For a company that says it’s on a “path to an all-electric future,” it would seem obvious that General Motors might want to prove itself on the track and, it seems, that’s precisely what it has in mind with the exotic-looking LMDh race car it revealed today.
Developed in partnership with longtime motorsports affiliates, Chip Ganassi Racing and Action Express Racing, the Cadillac LMDh will make its track debut during the Rolex 24 Hours at Daytona in January 2023 — and the “objective,” GM said in a statement, is to make a run at Le Mans.
“Finally! We can show and tell,” said GM President Mark Reuss, after the Detroit automaker had been dropping hints that something big was in the works in the last few months.
Actually, there isn’t a lot of either “show” or “tell.” For now, only this single, rear three-quarter image of the Cadillac LMDh prototype has been released. And GM isn’t saying very much about what will power the race car, its statement noting that, “A new GM developed engine will integrate with the LMDh common hybrid system.”
A transition in the making
“Like motorsport, Cadillac is making the transition into a future driven by alternative propulsion,” said Rory Harvey, Cadillac Global vice president. “The hybrid nature of the LMDh rules will help us to bridge our technology transfer to our all-electric future. We are excited to carry forward our success and continue to transfer our learnings and technology from the track to our production vehicles.”
GM certainly hopes that the age-old adage, “Win on Sunday, Sell on Monday,” carries over into the new era of electrification. True, there’s no attempt to make the LMDh look like a production vehicle. And it will use a hybrid drivetrain, rather than going all-electric, the direction that Cadillac — and the rest of GM will be taking.
But electrified racing, whether in the young Formula-E series or the two series where the LMDh will compete — IMSA WeatherTech SportsCar Championship and the WEC Championship — can help demonstrate the potential of battery propulsion. Electric motors deliver maximum torque the moment they start spinning. That means incredible boosts to performance when coming out of corners, for one thing. And, with a hybrid, there’s none of the challenges posed by limited range and long charging times.
A “great” partnership
“We are looking forward to the new international prototype formula and running the Cadillac LMDh,” said Chip Ganassi. “We have had a great relationship across three different racing disciplines with GM and we are looking forward to developing the car with Cadillac and Dallara over the next year-and-a-half.”

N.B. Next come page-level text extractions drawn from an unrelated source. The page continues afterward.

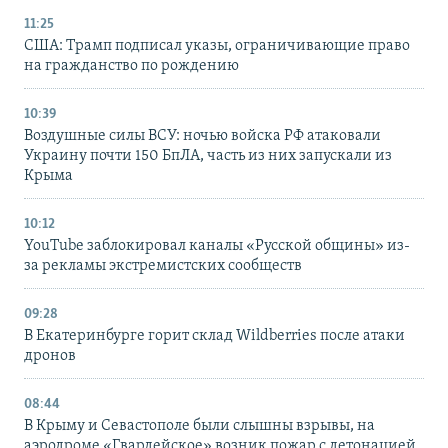
11:25
США: Трамп подписал указы, ограничивающие право
на гражданство по рождению
10:39
Воздушные силы ВСУ: ночью войска РФ атаковали
Украину почти 150 БпЛА, часть из них запускали из
Крыма
10:12
YouTube заблокировал каналы «Русской общины» из-
за рекламы экстремистских сообществ
09:28
В Екатеринбурге горит склад Wildberries после атаки
дронов
08:44
В Крыму и Севастополе были слышны взрывы, на
аэродроме «Гвардейское» возник пожар с детонацией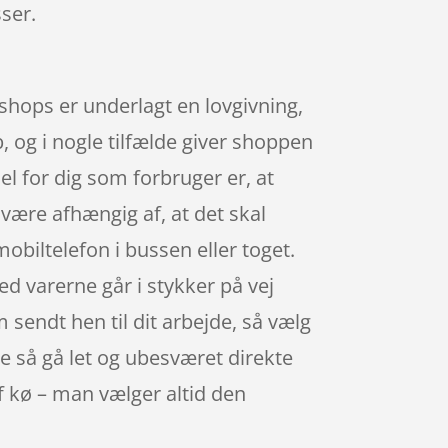
ser.
bshops er underlagt en lovgivning,
b, og i nogle tilfælde giver shoppen
l for dig som forbruger er, at
være afhængig af, at det skal
obiltelefon i bussen eller toget.
d varerne går i stykker på vej
 sendt hen til dit arbejde, så vælg
ne så gå let og ubesværet direkte
af kø – man vælger altid den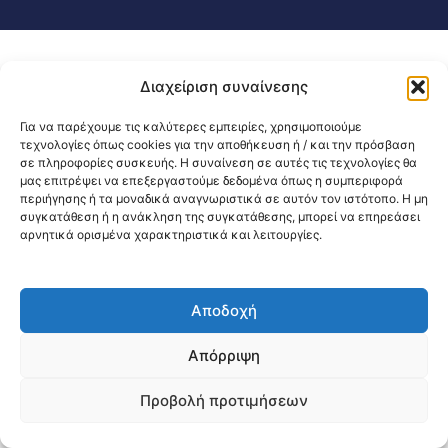
Διαχείριση συναίνεσης
Για να παρέχουμε τις καλύτερες εμπειρίες, χρησιμοποιούμε
τεχνολογίες όπως cookies για την αποθήκευση ή / και την πρόσβαση
σε πληροφορίες συσκευής. Η συναίνεση σε αυτές τις τεχνολογίες θα
μας επιτρέψει να επεξεργαστούμε δεδομένα όπως η συμπεριφορά
περιήγησης ή τα μοναδικά αναγνωριστικά σε αυτόν τον ιστότοπο. Η μη
συγκατάθεση ή η ανάκληση της συγκατάθεσης, μπορεί να επηρεάσει
αρνητικά ορισμένα χαρακτηριστικά και λειτουργίες.
Αποδοχή
Απόρριψη
Προβολή προτιμήσεων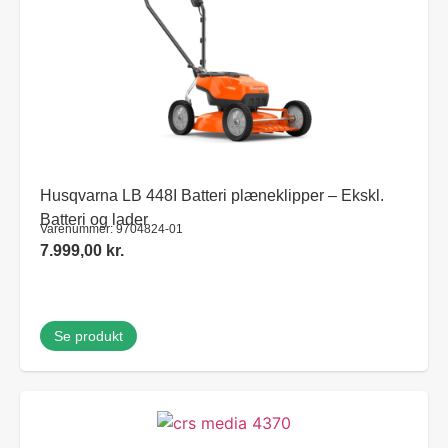
Husqvarna LB 448I Batteri plæneklipper – Ekskl.
Batteri og lader
Varenummer: 9704824-01
7.999,00
kr.
Se produkt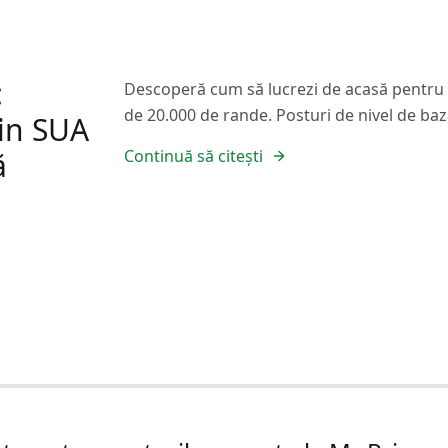
:
Descoperă cum să lucrezi de acasă pentru c
de 20.000 de rande. Posturi de nivel de baz
in SUA
ă
Continuă să citești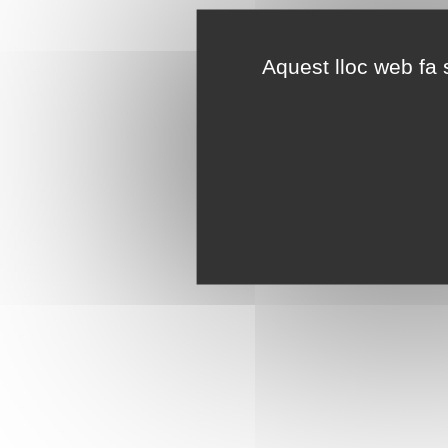
Aquest lloc web fa s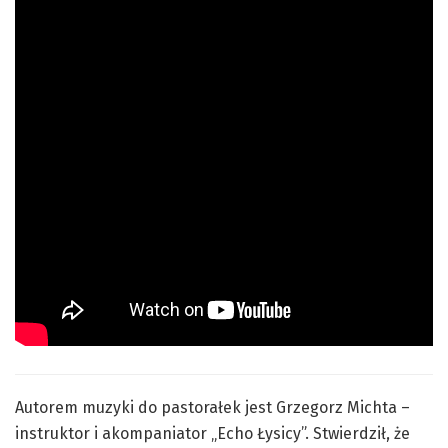
Autorem muzyki do pastorałek jest Grzegorz Michta –
instruktor i akompaniator „Echo Łysicy”. Stwierdził, że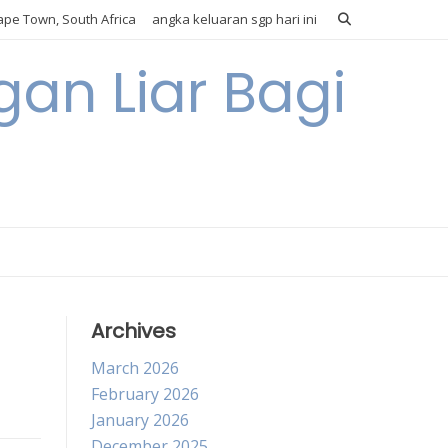
pe Town, South Africa
angka keluaran sgp hari ini
gan Liar Bagi
Archives
March 2026
February 2026
January 2026
December 2025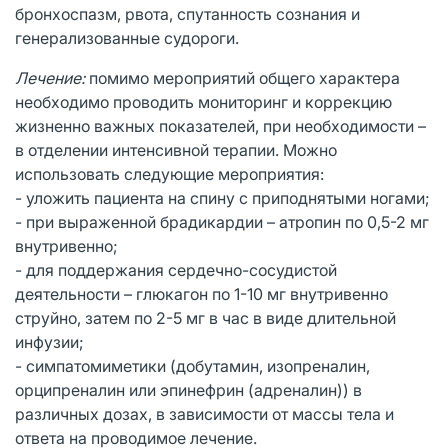
бронхоспазм, рвота, спутанность сознания и
генерализованные судороги.
Лечение:
помимо мероприятий общего характера
необходимо проводить мониторинг и коррекцию
жизненно важных показателей, при необходимости –
в отделении интенсивной терапии. Можно
использовать следующие мероприятия:
- уложить пациента на спину с приподнятыми ногами;
- при выраженной брадикардии – атропин по 0,5-2 мг
внутривенно;
- для поддержания сердечно-сосудистой
деятельности – глюкагон по 1-10 мг внутривенно
струйно, затем по 2-5 мг в час в виде длительной
инфузии;
- симпатомиметики (добутамин, изопреналин,
орципреналин или эпинефрин (адреналин)) в
различных дозах, в зависимости от массы тела и
ответа на проводимое лечение.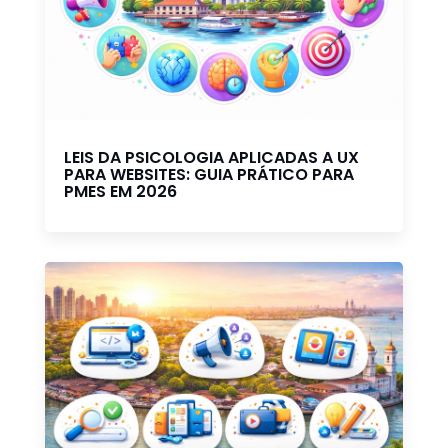
LEIS DA PSICOLOGIA APLICADAS A UX
PARA WEBSITES: GUIA PRÁTICO PARA
PMES EM 2026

Dallara is one of four suppliers licensed to build a chassis for LMDh race cars.
Four other manufacturers have so far committed to building hybrids meeting the new LMDh rules, including Porsche, Audi, Acura and BMW.
But Peugeot, Toyota, Ferrari and Glickenhaus have plans to compete alongside Cadillac under the new Le Mans Hypercar regulations.
Timing is everything
The decision to launch at Daytona in January 2023 means the Caddy will be set to run the full IMSA season.
It also will come at a time when GM rapidly accelerates its roll out of long-range battery-electric vehicles. The automaker has the GMC Hummer EV pickup coming late this year, the Cadillac Lyriq following early in 2022. Caddy so far has confirmed as many as four BEVs, including an alternative to the familiar Escalade flagship, as well as the ultra-exotic Celestiq.